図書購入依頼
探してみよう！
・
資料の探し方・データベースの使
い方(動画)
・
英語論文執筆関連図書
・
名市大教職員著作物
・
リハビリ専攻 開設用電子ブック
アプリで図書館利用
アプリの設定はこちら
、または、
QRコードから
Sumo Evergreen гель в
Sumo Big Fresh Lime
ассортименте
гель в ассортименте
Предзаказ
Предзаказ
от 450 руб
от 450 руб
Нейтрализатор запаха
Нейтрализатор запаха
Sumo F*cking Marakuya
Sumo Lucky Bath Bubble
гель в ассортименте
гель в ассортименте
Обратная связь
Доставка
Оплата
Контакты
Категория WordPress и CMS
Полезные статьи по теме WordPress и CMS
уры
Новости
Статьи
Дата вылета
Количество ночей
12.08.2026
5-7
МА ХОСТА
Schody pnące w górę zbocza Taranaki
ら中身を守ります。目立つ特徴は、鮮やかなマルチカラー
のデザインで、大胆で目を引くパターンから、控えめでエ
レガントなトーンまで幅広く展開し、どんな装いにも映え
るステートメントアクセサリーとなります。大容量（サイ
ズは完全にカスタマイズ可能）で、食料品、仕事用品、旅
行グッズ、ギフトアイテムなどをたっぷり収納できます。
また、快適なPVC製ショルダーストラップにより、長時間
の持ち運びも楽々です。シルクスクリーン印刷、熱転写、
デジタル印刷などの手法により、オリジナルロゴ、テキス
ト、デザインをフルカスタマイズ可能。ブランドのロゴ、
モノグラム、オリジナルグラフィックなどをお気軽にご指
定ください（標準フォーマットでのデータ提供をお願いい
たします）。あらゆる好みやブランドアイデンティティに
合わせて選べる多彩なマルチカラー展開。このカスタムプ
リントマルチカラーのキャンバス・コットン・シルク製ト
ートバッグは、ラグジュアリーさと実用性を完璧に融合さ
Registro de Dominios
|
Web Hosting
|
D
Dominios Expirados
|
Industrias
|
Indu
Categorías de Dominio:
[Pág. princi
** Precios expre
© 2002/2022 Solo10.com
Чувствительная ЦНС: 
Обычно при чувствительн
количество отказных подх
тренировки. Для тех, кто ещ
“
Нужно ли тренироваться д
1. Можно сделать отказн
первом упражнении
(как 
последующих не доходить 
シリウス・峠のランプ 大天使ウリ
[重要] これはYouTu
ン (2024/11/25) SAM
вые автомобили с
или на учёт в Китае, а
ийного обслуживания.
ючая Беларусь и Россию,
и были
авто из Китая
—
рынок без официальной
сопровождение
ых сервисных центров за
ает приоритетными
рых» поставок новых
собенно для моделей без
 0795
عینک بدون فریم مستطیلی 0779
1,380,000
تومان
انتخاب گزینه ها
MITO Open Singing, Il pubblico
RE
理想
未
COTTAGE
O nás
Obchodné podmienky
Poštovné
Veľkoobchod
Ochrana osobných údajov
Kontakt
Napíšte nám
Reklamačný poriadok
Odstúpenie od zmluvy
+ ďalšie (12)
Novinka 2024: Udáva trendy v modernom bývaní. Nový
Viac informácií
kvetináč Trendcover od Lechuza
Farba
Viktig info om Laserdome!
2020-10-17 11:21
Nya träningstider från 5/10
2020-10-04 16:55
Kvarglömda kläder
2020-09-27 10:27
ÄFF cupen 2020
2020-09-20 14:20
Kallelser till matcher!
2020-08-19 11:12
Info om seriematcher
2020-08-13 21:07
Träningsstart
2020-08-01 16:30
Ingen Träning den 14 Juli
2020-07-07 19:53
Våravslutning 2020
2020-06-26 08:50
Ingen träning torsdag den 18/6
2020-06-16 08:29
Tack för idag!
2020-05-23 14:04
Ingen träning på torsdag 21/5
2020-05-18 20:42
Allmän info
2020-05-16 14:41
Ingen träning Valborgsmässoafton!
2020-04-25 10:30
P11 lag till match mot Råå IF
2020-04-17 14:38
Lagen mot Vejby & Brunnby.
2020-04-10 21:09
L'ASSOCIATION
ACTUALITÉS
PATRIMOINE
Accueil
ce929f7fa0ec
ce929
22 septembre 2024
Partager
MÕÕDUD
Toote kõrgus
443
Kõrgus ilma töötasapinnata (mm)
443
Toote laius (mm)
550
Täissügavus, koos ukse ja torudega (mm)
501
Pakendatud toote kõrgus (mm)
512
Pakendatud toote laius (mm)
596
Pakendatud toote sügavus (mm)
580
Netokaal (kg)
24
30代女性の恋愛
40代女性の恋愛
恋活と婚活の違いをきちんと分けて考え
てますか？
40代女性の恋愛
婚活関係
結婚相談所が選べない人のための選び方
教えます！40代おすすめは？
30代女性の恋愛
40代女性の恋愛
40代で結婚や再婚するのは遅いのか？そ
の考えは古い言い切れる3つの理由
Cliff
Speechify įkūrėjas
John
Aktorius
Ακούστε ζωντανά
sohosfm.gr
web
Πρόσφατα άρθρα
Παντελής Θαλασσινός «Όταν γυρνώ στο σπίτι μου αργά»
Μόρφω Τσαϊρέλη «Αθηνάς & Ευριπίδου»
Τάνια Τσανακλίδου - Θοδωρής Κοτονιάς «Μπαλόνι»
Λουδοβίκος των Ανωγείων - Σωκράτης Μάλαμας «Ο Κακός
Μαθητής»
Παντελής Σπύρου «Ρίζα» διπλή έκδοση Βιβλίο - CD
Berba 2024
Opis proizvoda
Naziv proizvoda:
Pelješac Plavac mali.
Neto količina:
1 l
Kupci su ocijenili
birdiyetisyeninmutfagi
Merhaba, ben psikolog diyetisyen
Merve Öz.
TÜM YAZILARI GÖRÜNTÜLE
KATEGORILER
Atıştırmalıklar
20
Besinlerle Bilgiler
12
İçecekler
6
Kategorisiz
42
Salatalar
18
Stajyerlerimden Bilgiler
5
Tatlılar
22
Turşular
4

● ● ● ●

### GOAL OF THE EXERCISE
A verbatim copy of all the records is required. Write it out in full.

### SOLUTION TO THIS TASK
図書購入依頼
探してみよう！
・
資料の探し方・データベースの使
い方(動画)
・
英語論文執筆関連図書
・
名市大教職員著作物
・
リハビリ専攻 開設用電子ブック
アプリで図書館利用
アプリの設定はこちら
、または、
QRコードから
Sumo Evergreen гель в
Sumo Big Fresh Lime
ассортименте
гель в ассортименте
Предзаказ
Предзаказ
от 450 руб
от 450 руб
Нейтрализатор запаха
Нейтрализатор запаха
Sumo F*cking Marakuya
Sumo Lucky Bath Bubble
гель в ассортименте
гель в ассортименте
Обратная связь
Доставка
Оплата
Контакты
Категория WordPress и CMS
Полезные статьи по теме WordPress и CMS
уры
Новости
Статьи
Дата вылета
Количество ночей
12.08.2026
5-7
МА ХОСТА
Schody pnące w górę zbocza Taranaki
ら中身を守ります。目立つ特徴は、鮮やかなマルチカラー
のデザインで、大胆で目を引くパターンから、控えめでエ
レガントなトーンまで幅広く展開し、どんな装いにも映え
るステートメントアクセサリーとなります。大容量（サイ
ズは完全にカスタマイズ可能）で、食料品、仕事用品、旅
行グッズ、ギフトアイテムなどをたっぷり収納できます。
また、快適なPVC製ショルダーストラップにより、長時間
の持ち運びも楽々です。シルクスクリーン印刷、熱転写、
デジタル印刷などの手法により、オリジナルロゴ、テキス
ト、デザインをフルカスタマイズ可能。ブランドのロゴ、
モノグラム、オリジナルグラフィックなどをお気軽にご指
定ください（標準フォーマットでのデータ提供をお願いい
たします）。あらゆる好みやブランドアイデンティティに
合わせて選べる多彩なマルチカラー展開。このカスタムプ
リントマルチカラーのキャンバス・コットン・シルク製ト
ートバッグは、ラグジュアリーさと実用性を完璧に融合さ
Registro de Dominios
|
Web Hosting
|
D
Dominios Expirados
|
Industrias
|
Indu
Categorías de Dominio:
[Pág. princi
** Precios expre
© 2002/2022 Solo10.com
Чувствительная ЦНС: 
Обычно при чувствительн
количество отказных подх
тренировки. Для тех, кто ещ
“
Нужно ли тренироваться д
1. Можно сделать отказн
первом упражнении
(как 
последующих не доходить 
シリウス・峠のランプ 大天使ウリ
[重要] これはYouTu
ン (2024/11/25) SAM
вые автомобили с
или на учёт в Китае, а
ийного обслуживания.
ючая Беларусь и Россию,
и были
авто из Китая
—
рынок без официальной
сопровождение
ых сервисных центров за
ает приоритетными
рых» поставок новых
собенно для моделей без
 0795
عینک بدون فریم مستطیلی 0779
1,380,000
تومان
انتخاب گزینه ها
MITO Open Singing, Il pubblico
RE
理想
未
COTTAGE
O nás
Obchodné podmienky
Poštovné
Veľkoobchod
Ochrana osobných údajov
Kontakt
Napíšte nám
Reklamačný poriadok
Odstúpenie od zmluvy
+ ďalšie (12)
Novinka 2024: Udáva trendy v modernom bývaní. Nový
Viac informácií
kvetináč Trendcover od Lechuza
Farba
Viktig info om Laserdome!
2020-10-17 11:21
Nya träningstider från 5/10
2020-10-04 16:55
Kvarglömda kläder
2020-09-27 10:27
ÄFF cupen 2020
2020-09-20 14:20
Kallelser till matcher!
2020-08-19 11:12
Info om seriematcher
2020-08-13 21:07
Träningsstart
2020-08-01 16:30
Ingen Träning den 14 Juli
2020-07-07 19:53
Våravslutning 2020
2020-06-26 08:50
Ingen träning torsdag den 18/6
2020-06-16 08:29
Tack för idag!
2020-05-23 14:04
Ingen träning på torsdag 21/5
2020-05-18 20:42
Allmän info
2020-05-16 14:41
Ingen träning Valborgsmässoafton!
2020-04-25 10:30
P11 lag till match mot Råå IF
2020-04-17 14:38
Lagen mot Vejby & Brunnby.
2020-04-10 21:09
L'ASSOCIATION
ACTUALITÉS
PATRIMOINE
Accueil
ce929f7fa0ec
ce929
22 septembre 2024
Partager
MÕÕDUD
Toote kõrgus
443
Kõrgus ilma töötasapinnata (mm)
443
Toote laius (mm)
550
Täissügavus, koos ukse ja torudega (mm)
501
Pakendatud toote kõrgus (mm)
512
Pakendatud toote laius (mm)
596
Pakendatud toote sügavus (mm)
580
Netokaal (kg)
24
30代女性の恋愛
40代女性の恋愛
恋活と婚活の違いをきちんと分けて考え
てますか？
40代女性の恋愛
婚活関係
結婚相談所が選べない人のための選び方
教えます！40代おすすめは？
30代女性の恋愛
40代女性の恋愛
40代で結婚や再婚するのは遅いのか？そ
の考えは古い言い切れる3つの理由
Cliff
Speechify įkūrėjas
John
Aktorius
Ακούστε ζωντανά
sohosfm.gr
web
Πρόσφατα άρθρα
Παντελής Θαλασσινός «Όταν γυρνώ στο σπίτι μου αργά»
Μόρφω Τσαϊρέλη «Αθηνάς & Ευριπίδου»
Τάνια Τσανακλίδου - Θοδωρής Κοτονιάς «Μπαλόνι»
Λουδοβίκος των Ανωγείων - Σωκράτης Μάλαμας «Ο Κακός
Μαθητής»
Παντελής Σπύρου «Ρίζα» διπλή έκδοση Βιβλίο - CD
Berba 2024
Opis proizvoda
Naziv proizvoda:
Pelješac Plavac mali.
Neto količina:
1 l
Kupci su ocijenili
birdiyetisyeninmutfagi
Merhaba, ben psikolog diyetisyen
Merve Öz.
TÜM YAZILARI GÖRÜNTÜLE
KATEGORILER
Atıştırmalıklar
20
Besinlerle Bilgiler
12
İçecekler
6
Kategorisiz
42
Salatalar
18
Stajyerlerimden Bilgiler
5
Tatlılar
22
Turşular
4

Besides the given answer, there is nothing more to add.